[Task] Tell me how many lines of the entries below include the string "Memorial", and give only the number.

***** Records supplied *****

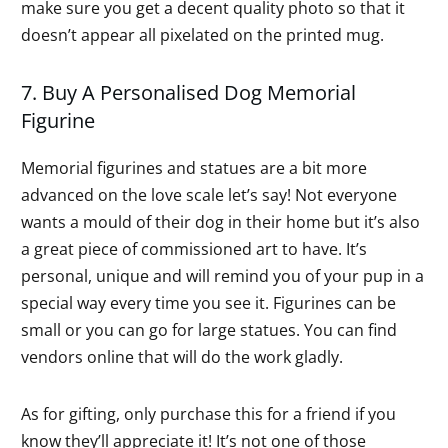
make sure you get a decent quality photo so that it
doesn’t appear all pixelated on the printed mug.
7. Buy A Personalised Dog Memorial
Figurine
Memorial figurines and statues are a bit more
advanced on the love scale let’s say! Not everyone
wants a mould of their dog in their home but it’s also
a great piece of commissioned art to have. It’s
personal, unique and will remind you of your pup in a
special way every time you see it. Figurines can be
small or you can go for large statues. You can find
vendors online that will do the work gladly.
As for gifting, only purchase this for a friend if you
know they’ll appreciate it! It’s not one of those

*****

[Result for this exercise] 2